*** Begin section ***
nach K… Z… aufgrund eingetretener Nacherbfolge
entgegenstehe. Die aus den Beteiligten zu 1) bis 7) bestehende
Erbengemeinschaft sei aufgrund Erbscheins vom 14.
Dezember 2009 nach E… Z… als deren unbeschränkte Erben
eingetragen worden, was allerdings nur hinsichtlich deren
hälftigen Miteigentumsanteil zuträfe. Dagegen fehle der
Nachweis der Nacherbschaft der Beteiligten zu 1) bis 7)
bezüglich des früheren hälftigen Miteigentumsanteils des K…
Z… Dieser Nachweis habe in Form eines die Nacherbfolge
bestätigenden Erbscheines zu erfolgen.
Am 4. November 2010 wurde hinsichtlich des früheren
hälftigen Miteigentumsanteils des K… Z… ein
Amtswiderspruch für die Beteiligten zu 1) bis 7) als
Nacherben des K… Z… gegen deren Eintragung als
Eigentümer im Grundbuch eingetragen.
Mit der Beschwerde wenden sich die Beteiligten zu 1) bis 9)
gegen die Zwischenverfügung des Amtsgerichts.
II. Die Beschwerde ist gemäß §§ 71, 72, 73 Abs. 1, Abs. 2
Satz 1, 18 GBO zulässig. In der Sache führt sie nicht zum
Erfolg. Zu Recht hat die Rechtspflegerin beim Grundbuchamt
*** End section ***
## Required work
Looking at the entries above, say how many lines contain the word "früheren". Nothing but the number is needed.

## Answer space
2